Adding Text Files to Your Search Agent

Incorporating plain text (.txt) documents into your search agent is crucial for broadening its knowledge base, enabling it to source information from a wide array of text-based documents. The add_text method simplifies this process, allowing for efficient integration of text content into the agent’s searchable data.

Function Signature

The add_text function is designed for flexibility, facilitating the addition of text files either from a specified directory or as a list of individual files.

Parameters

  • input_dir (Optional[str]): Directory path containing text files to be added.

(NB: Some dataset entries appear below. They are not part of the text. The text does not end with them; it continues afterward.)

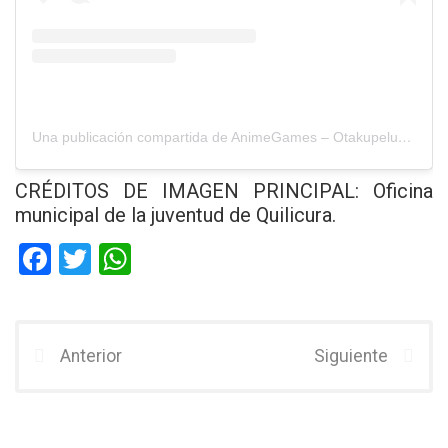
Una publicación compartida de AnimeGames – Otakupeluzza® (@feriaanimegames)
CRÉDITOS DE IMAGEN PRINCIPAL: Oficina
municipal de la juventud de Quilicura.
F
T
W
a
wi
h
ce
tt
at
b
er
s
Anterior
Siguiente
o
A
o
p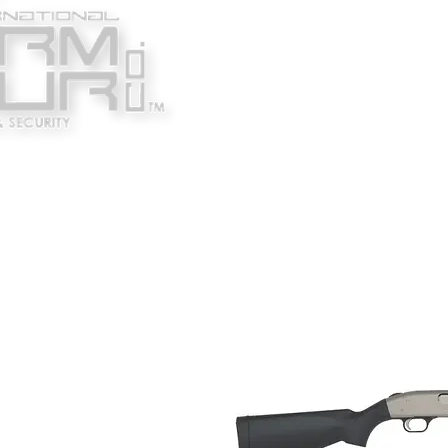
Κατασκευαστές
Ένδυ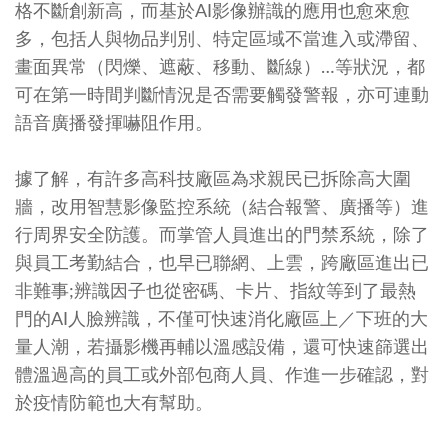
格不斷創新高，而基於AI影像辦識的應用也愈來愈
多，包括人與物品判別、特定區域不當進入或滯留、
畫面異常（閃爍、遮蔽、移動、斷線）…等狀況，都
可在第一時間判斷情況是否需要觸發警報，亦可連動
語音廣播發揮嚇阻作用。
據了解，有許多高科技廠區為求親民已拆除高大圍
牆，改用智慧影像監控系統（結合報警、廣播等）進
行周界安全防護。而掌管人員進出的門禁系統，除了
與員工考勤結合，也早已聯網、上雲，跨廠區進出已
非難事;辨識因子也從密碼、卡片、指紋等到了最熱
門的AI人臉辨識，不僅可快速消化廠區上／下班的大
量人潮，若攝影機再輔以溫感設備，還可快速篩選出
體溫過高的員工或外部包商人員、作進一步確認，對
於疫情防範也大有幫助。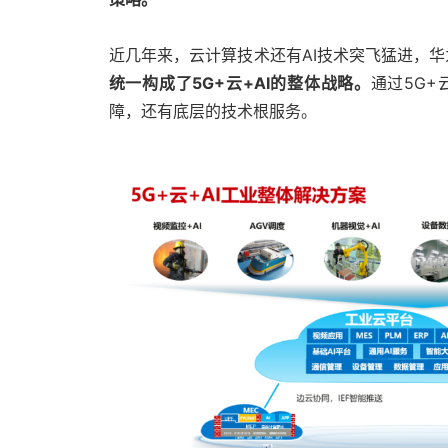
近几年来，云计算技术还有AI技术突飞猛进，华
统一构成了5G+云+AI的整体战略。
通过5G+
障，还有底层的技术根服务。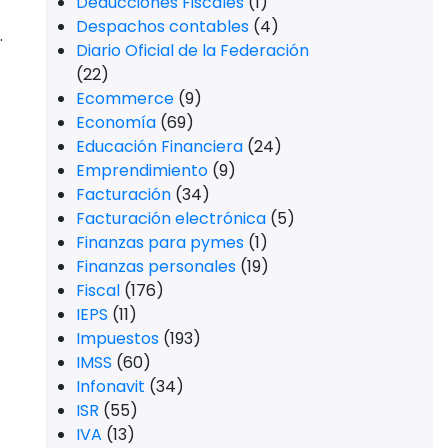
Deducciones Fiscales
(1)
Despachos contables
(4)
.
Diario Oficial de la Federación
(22)
Ecommerce
(9)
Economía
(69)
Educación Financiera
(24)
Emprendimiento
(9)
Facturación
(34)
Facturación electrónica
(5)
Finanzas para pymes
(1)
Finanzas personales
(19)
Fiscal
(176)
IEPS
(11)
Impuestos
(193)
IMSS
(60)
Infonavit
(34)
ISR
(55)
IVA
(13)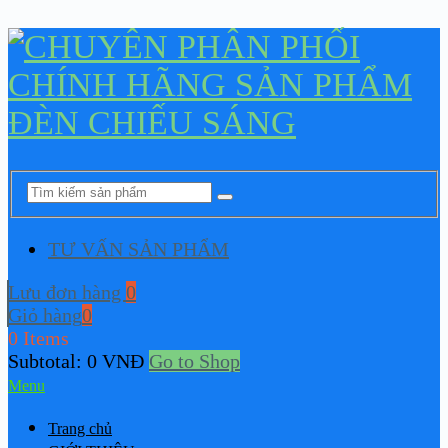
TƯ VẤN SẢN PHẨM
Lưu đơn hàng
0
Giỏ hàng
0
0 Items
Subtotal:
0
VNĐ
Go to Shop
Menu
Trang chủ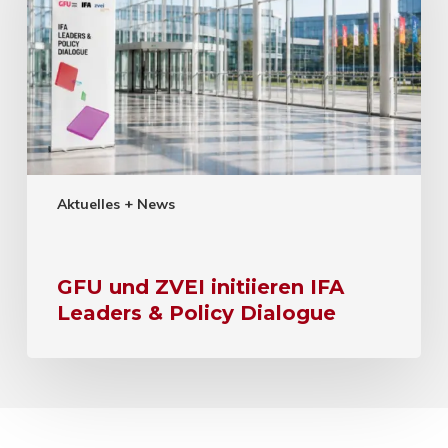
Aktuelles + News
GFU und ZVEI initiieren IFA
Leaders & Policy Dialogue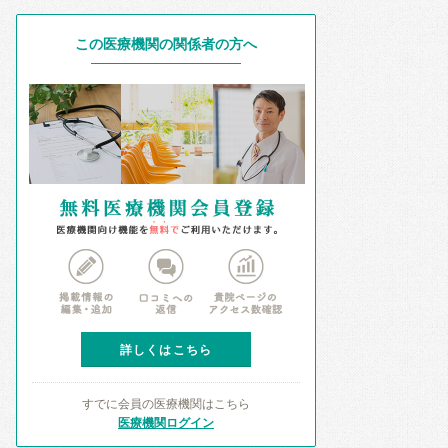
この医療機関の関係者の方へ
詳しくはこちら
すでに会員の医療機関はこちら
医療機関ログイン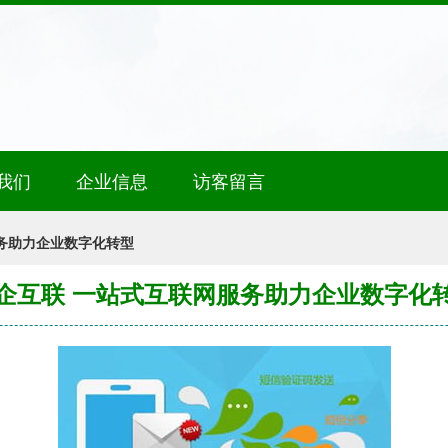
我们
企业信息
访客留言
务助力企业数字化转型
企互联 一站式互联网服务助力企业数字化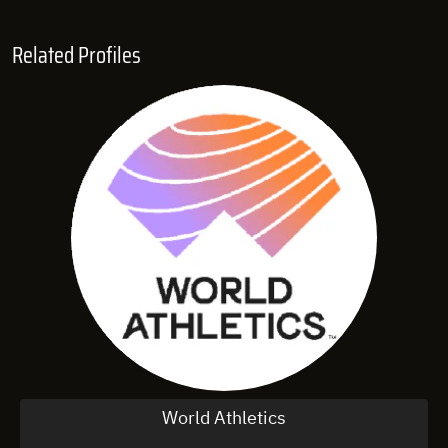
Related Profiles
World Athletics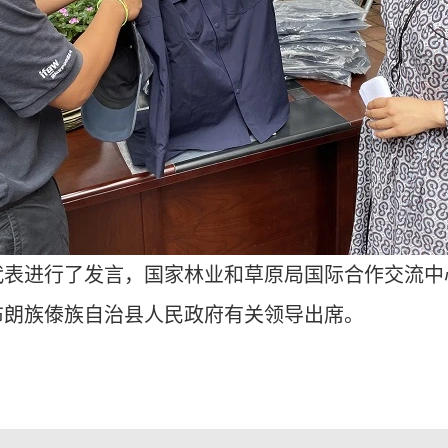
代表进行了发言，国家林业和草原局国际合作交流中
布朗族傣族自治县人民政府有关领导出席。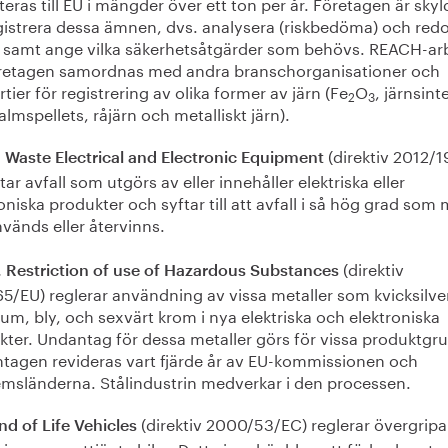
eras till EU i mängder över ett ton per år. Företagen är skyl
egistrera dessa ämnen, dvs. analysera (riskbedöma) och red
n samt ange vilka säkerhetsåtgärder som behövs. REACH-ar
öretagen samordnas med andra branschorganisationer och
tier för registrering av olika former av järn (Fe
O
, järnsinte
2
3
lmspellets, råjärn och metalliskt järn).
(direktiv 2012/1
 Waste Electrical and Electronic Equipment
ar avfall som utgörs av eller innehåller elektriska eller
oniska produkter och syftar till att avfall i så hög grad som 
vänds eller återvinns.
(direktiv
 Restriction of use of Hazardous Substances
5/EU) reglerar användning av vissa metaller som kvicksilve
m, bly, och sexvärt krom i nya elektriska och elektroniska
kter. Undantag för dessa metaller görs för vissa produktgr
tagen revideras vart fjärde år av EU-kommissionen och
msländerna. Stålindustrin medverkar i den processen.
(direktiv 2000/53/EC) reglerar övergrip
nd of Life Vehicles
ingen av uttjänta bilar. Detta innebär bl.a. ett förbud mot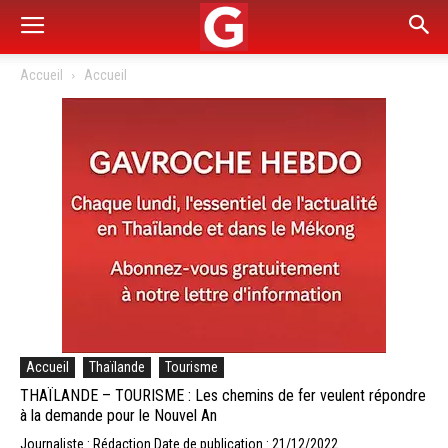
Accueil
Accueil
Accueil
Thaïlande
Tourisme
THAÏLANDE – TOURISME : Les chemins de fer veulent répondre
à la demande pour le Nouvel An
Journaliste : Rédaction
Date de publication : 21/12/2022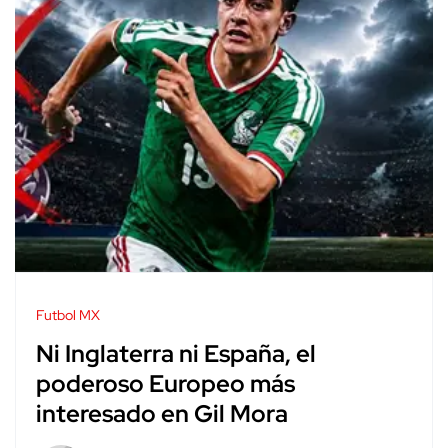
Futbol MX
Ni Inglaterra ni España, el
poderoso Europeo más
interesado en Gil Mora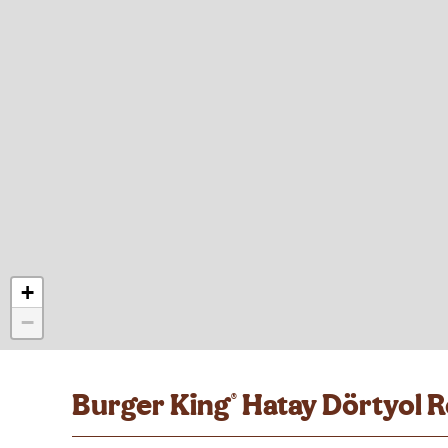
+
−
Burger King
Hatay Dörtyol R
®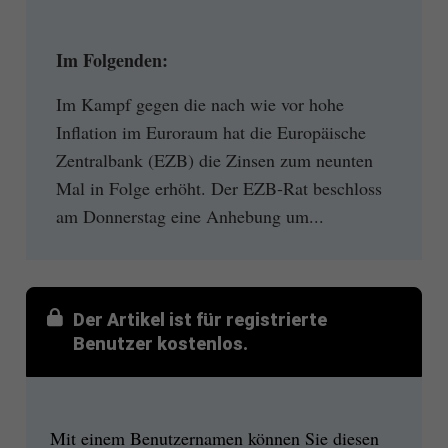
Im Folgenden:
Im Kampf gegen die nach wie vor hohe
Inflation im Euroraum hat die Europäische
Zentralbank (EZB) die Zinsen zum neunten
Mal in Folge erhöht. Der EZB-Rat beschloss
am Donnerstag eine Anhebung um...
Der Artikel ist für registrierte
Benutzer kostenlos.
Mit einem Benutzernamen können Sie diesen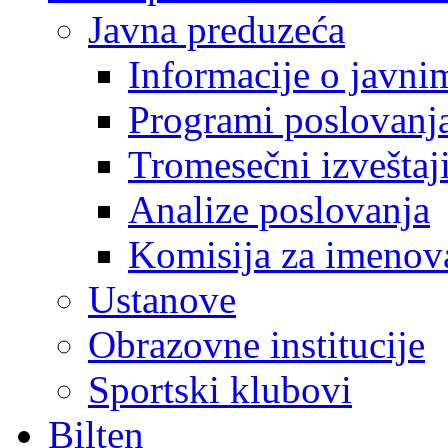
Javna preduzeća
Informacije o javn
Programi poslovanj
Tromesečni izveštaj
Analize poslovanja
Komisija za imenova
Ustanove
Obrazovne institucije
Sportski klubovi
Bilten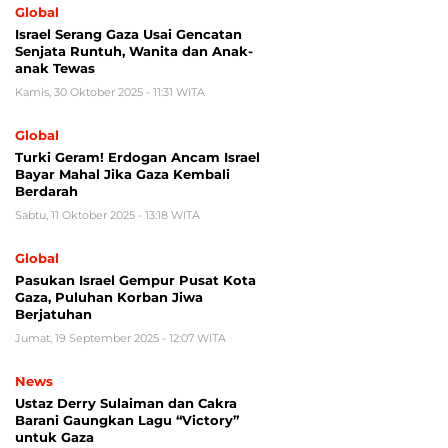
Global
Israel Serang Gaza Usai Gencatan
Senjata Runtuh, Wanita dan Anak-
anak Tewas
Kamis, 30 Oktober 2025 - 11:31 WITA
Global
Turki Geram! Erdogan Ancam Israel
Bayar Mahal Jika Gaza Kembali
Berdarah
Sabtu, 11 Oktober 2025 - 13:18 WITA
Global
Pasukan Israel Gempur Pusat Kota
Gaza, Puluhan Korban Jiwa
Berjatuhan
Jumat, 19 September 2025 - 12:07 WITA
News
Ustaz Derry Sulaiman dan Cakra
Barani Gaungkan Lagu “Victory”
untuk Gaza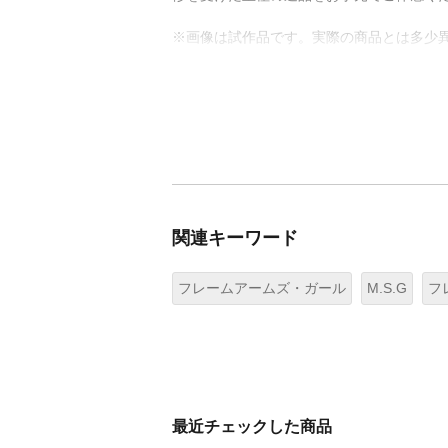
※画像は試作品です。実際の商品とは多少
関連キーワード
フレームアームズ・ガール
M.S.G
フ
最近チェックした商品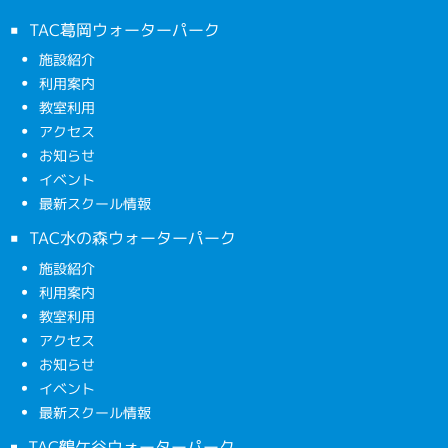
TAC葛岡ウォーターパーク
施設紹介
利用案内
教室利用
アクセス
お知らせ
イベント
最新スクール情報
TAC水の森ウォーターパーク
施設紹介
利用案内
教室利用
アクセス
お知らせ
イベント
最新スクール情報
TAC鶴ケ谷ウォーターパーク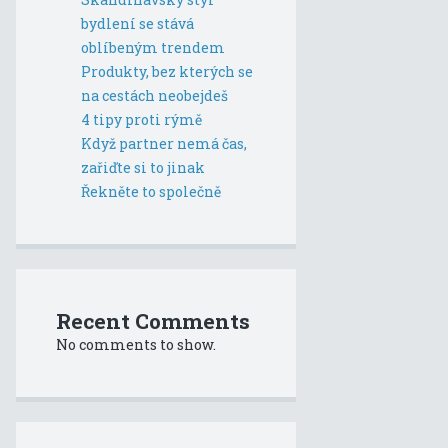
bydlení se stává
oblíbeným trendem
Produkty, bez kterých se
na cestách neobejdeš
4 tipy proti rýmě
Když partner nemá čas,
zařiďte si to jinak
Řekněte to společně
Recent Comments
No comments to show.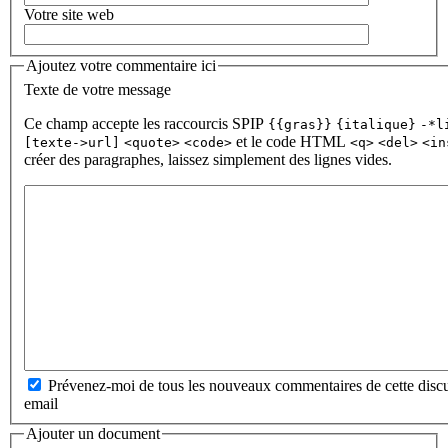
Votre site web
Ajoutez votre commentaire ici
Texte de votre message
Ce champ accepte les raccourcis SPIP
{{gras}}
{italique}
-*l
et le code HTML
[texte->url]
<quote>
<code>
<q>
<del>
<in
créer des paragraphes, laissez simplement des lignes vides.
Prévenez-moi de tous les nouveaux commentaires de cette discu
email
Ajouter un document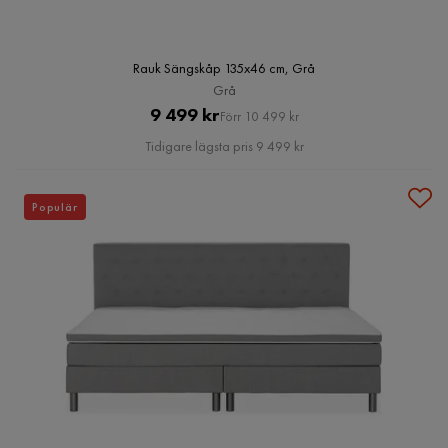
Rauk Sängskåp 135x46 cm, Grå
Grå
Pris
Original
9 499 kr
Förr 10 499 kr
Pris
Tidigare lägsta pris 9 499 kr
Populär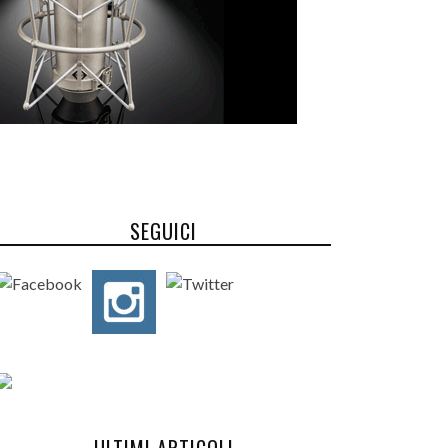
SEGUICI
ULTIMI ARTICOLI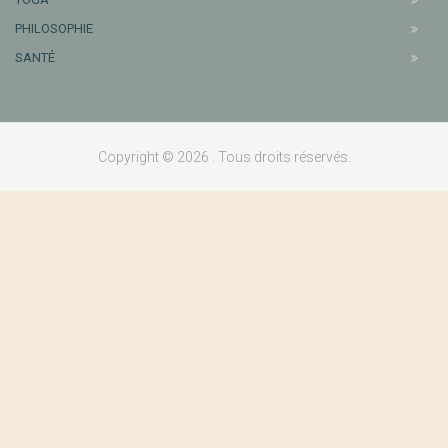
PHILOSOPHIE
SANTÉ
Copyright © 2026 . Tous droits réservés.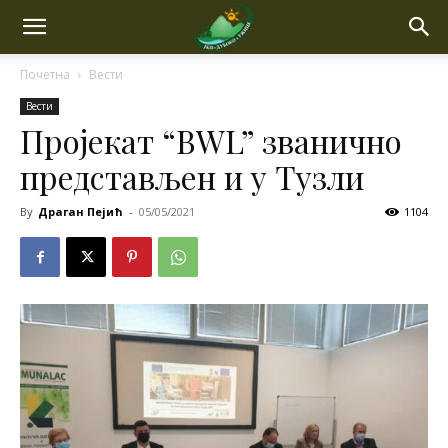
Почетна
Вести
Вести
Пројекат “BWL” званично
представљен и у Тузли
By
Драган Пејић
-
05/05/2021
1104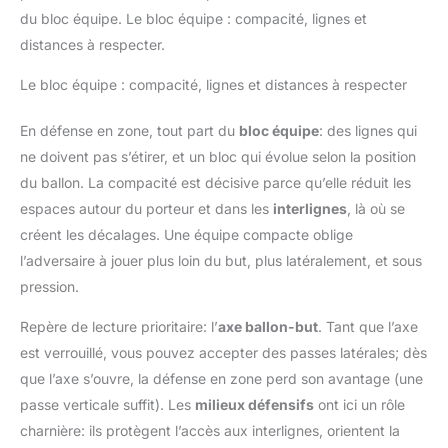
du bloc équipe. Le bloc équipe : compacité, lignes et
distances à respecter.
Le bloc équipe : compacité, lignes et distances à respecter
En défense en zone, tout part du
bloc équipe
: des lignes qui
ne doivent pas s’étirer, et un bloc qui évolue selon la position
du ballon. La compacité est décisive parce qu’elle réduit les
espaces autour du porteur et dans les
interlignes
, là où se
créent les décalages. Une équipe compacte oblige
l’adversaire à jouer plus loin du but, plus latéralement, et sous
pression.
Repère de lecture prioritaire: l’
axe ballon-but
. Tant que l’axe
est verrouillé, vous pouvez accepter des passes latérales; dès
que l’axe s’ouvre, la défense en zone perd son avantage (une
passe verticale suffit). Les
milieux défensifs
ont ici un rôle
charnière: ils protègent l’accès aux interlignes, orientent la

If specified, the function searches this directory for eligible files.
  • input_files (Optional[List]): A list of specific text file paths to add. Takes precedence over input_dir if provided.
  • exclude_hidden (bool): If True, ignores hidden files or files starting with a dot (.) within input_dir.
  • filename_as_id (bool): If True, uses the filename as the unique identifier for each document.
  • recursive (bool): If True, includes files from subdirectories within input_dir.
  • required_exts (Optional[List[str]]): Specifies the file extensions to include, defaulting to text files.
  • system_prompt (str): An optional prompt to guide the system in processing text content.
  • query_wrapper_prompt (str): An optional prompt to enhance the relevance of user queries by wrapping them.
  • embed_model (Union[str, EmbedType]): The embedding model used for text extraction and embedding, defaulting to a standard model.
  • llm_params (dict): Configuration parameters for integrating Large Language Models, if needed.
  • vector_store_params (dict): Configuration for the vector storage, detailing how and where embeddings are stored.
  • service_context_params (dict): Additional parameters for customizing the service context.
  • query_engine_params (dict): Parameters to customize the behavior of the query engine.
  • retriever_params (dict): Configuration for the document retriever, influencing how documents are retrieved based on queries.

Example Usage

Adding Text Files from a Directory

search_agent.add_text(
    input_dir="/path/to/text/files",
    recursive=True
)

This snippet scans the specified directory (and subdirectories, if recursive is True) for text files, adding them to the search agent’s database.

Adding Specific Text Files

search_agent.add_text(
    input_files=["/path/to/specific_file1.txt", "/path/to/specific_file2.txt"],
)

Here, specific text files are added directly, with unique identifiers generated by the search agent if filename_as_id is False.